第2に、米国が「投資家」から「労働者」に立場を変えたということがある。米国が投資家であれば、自国通貨の価値は高ければ高いほどよい。「ドル高」が国益に叶うのである。だが製造業を主軸に据え労働者に変身するのであれば、輸出競争力を高めるため何としてもドル安にもっていく必要がある。米国政府は、ドルを湯水のように発行することに伴うドル安を容認しているというより、むしろ積極的に誘導しているというのが実態だろう。

 第3の大きな理由は、各国で本格的な「ドル離れ」が始まっているということだ。これまでドルが基軸通貨であり続けられたのは、「ドルがあれば何でも買えた」からである。だがその前提はすでに崩れている。例えばロシアの石油を買うためにはルーブルが必要であり、イランの石油決済はユーロもしくは円建てである。ドルは基軸通貨としてドルの信用が低下しているだけでなく、万能な通貨でもなくなり始めている。

ドルの価値は下がり続ける

 過去の為替相場を振り返ってみれば、1971年には1ドル=360円の固定相場でだったものが「スミソニアン協定」で308円へ切り下げられた。さらに73年になると変動相場へと移行、85年ころまでは200円~250円の間で動いてきた。90年に入るとドルは急落、93年ころまで130円~150円前後で推移してきた。94年~95年にかけてには一旦80円~90円台という円高のピークを迎えた後、昨年の前半まで10年近く100円~120円の安定した相場が続いてきた。大きなトレンドとしては、ドルの価値は下がり続けているのである。1ドル=360円の時代が再び戻ってくると信じている人はまずいない。ドル相場は「サイクル」ではなく、基本的には「政策的意思」で決まるのだ。

 米国という国は、これまで2倍の経済成長に対して4倍も5倍も通貨を発行することで成長を続けてきた。多少インフレになっても通貨を潤沢に流通させた方が、経済は活性化するという「意思」である。さらに一部は「外貨準備」として各国で退蔵される。使われないで死蔵されればその分はいわば「丸儲け」になる。
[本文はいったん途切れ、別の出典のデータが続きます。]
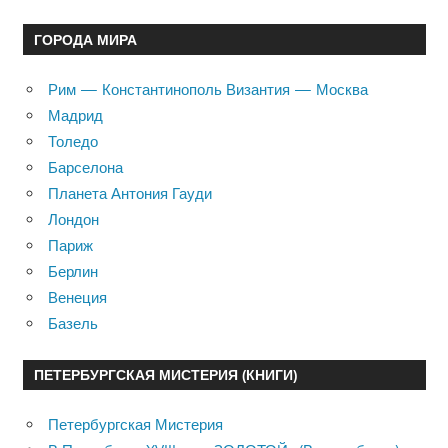
ГОРОДА МИРА
Рим — Константинополь Византия — Москва
Мадрид
Толедо
Барселона
Планета Антония Гауди
Лондон
Париж
Берлин
Венеция
Базель
ПЕТЕРБУРГСКАЯ МИСТЕРИЯ (КНИГИ)
Петербургская Мистерия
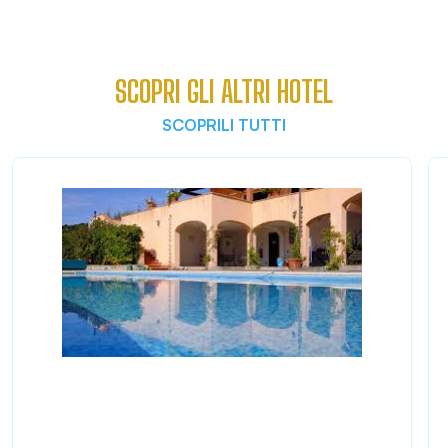
SCOPRI GLI ALTRI HOTEL
SCOPRILI TUTTI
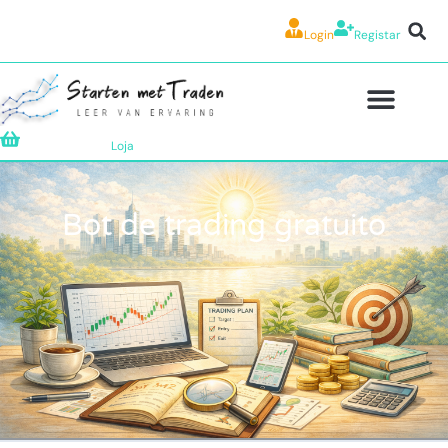
Login
Registar
Loja
Bot de trading gratuito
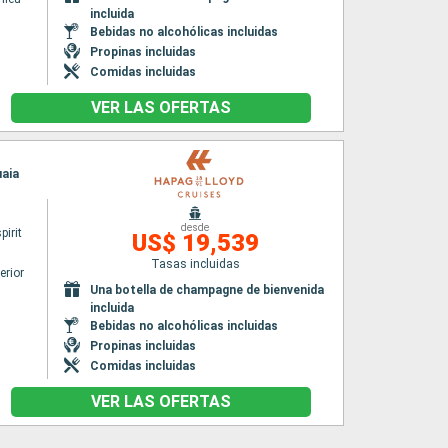
incluida
Bebidas no alcohólicas incluidas
Propinas incluidas
Comidas incluidas
VER LAS OFERTAS
uaia
desde
irit
US$ 19,539
Tasas incluidas
erior
Una botella de champagne de bienvenida
incluida
Bebidas no alcohólicas incluidas
Propinas incluidas
Comidas incluidas
VER LAS OFERTAS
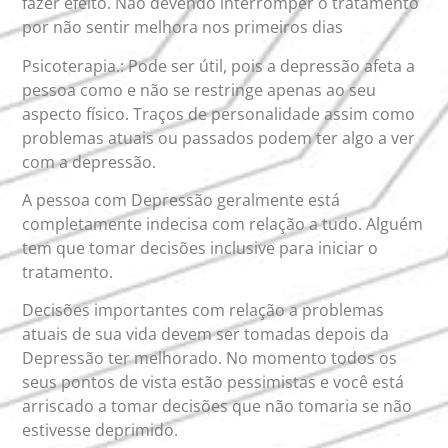
fazer efeito. Não devendo interromper o tratamento
por não sentir melhora nos primeiros dias
Psicoterapia.: Pode ser útil, pois a depressão afeta a
pessoa como e não se restringe apenas ao seu
aspecto físico. Traços de personalidade assim como
problemas atuais ou passados podem ter algo a ver
com a depressão.
A pessoa com Depressão geralmente está
completamente indecisa com relação a tudo. Alguém
tem que tomar decisões inclusive para iniciar o
tratamento.
Decisões importantes com relação a problemas
atuais de sua vida devem ser tomadas depois da
Depressão ter melhorado. No momento todos os
seus pontos de vista estão pessimistas e você está
arriscado a tomar decisões que não tomaria se não
estivesse deprimido.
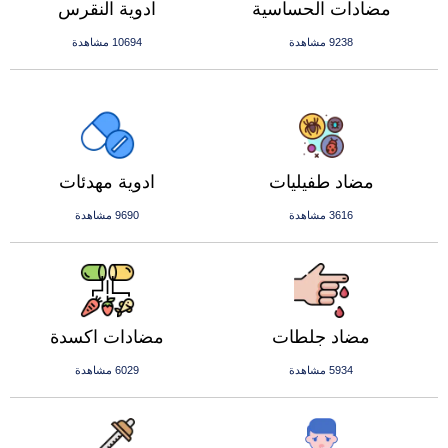
مضادات الحساسية
ادوية النقرس
9238 مشاهدة
10694 مشاهدة
مضاد طفيليات
ادوية مهدئات
3616 مشاهدة
9690 مشاهدة
مضاد جلطات
مضادات اكسدة
5934 مشاهدة
6029 مشاهدة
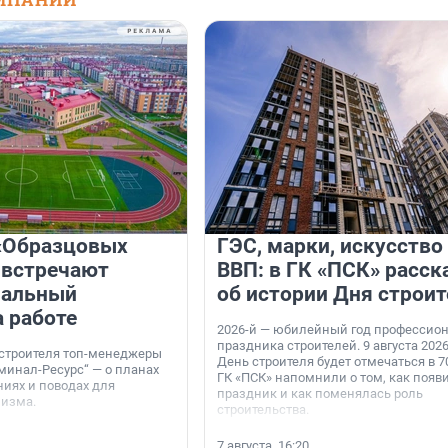
«Образцовых
ГЭС, марки, искусство
 встречают
ВВП: в ГК «ПСК» расск
нальный
об истории Дня строит
а работе
2026-й — юбилейный год профессио
праздника строителей. 9 августа 2026
 строителя топ-менеджеры
День строителя будет отмечаться в 70
минал-Ресурс“ — о планах
ГК «ПСК» напомнили о том, как появ
иях и поводах для
праздник и как поменялась роль
мизма.
строительства.
7 августа, 16:20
基軸通貨ならではの旨みである。

 だが通貨は、量が増えれば増えるほど価値が薄まるのは当然である。ジンバブエのように1米ドル=2億5000万ジンバブエドルになってしまうような、極端なインフレになった例もある。ドルに関していえば、少なくともこれまでの歴史ではなかったようなハイペースでドルが増えている。これだけ急に流通量を増やせば、ドル安にならない方が不自然なのである。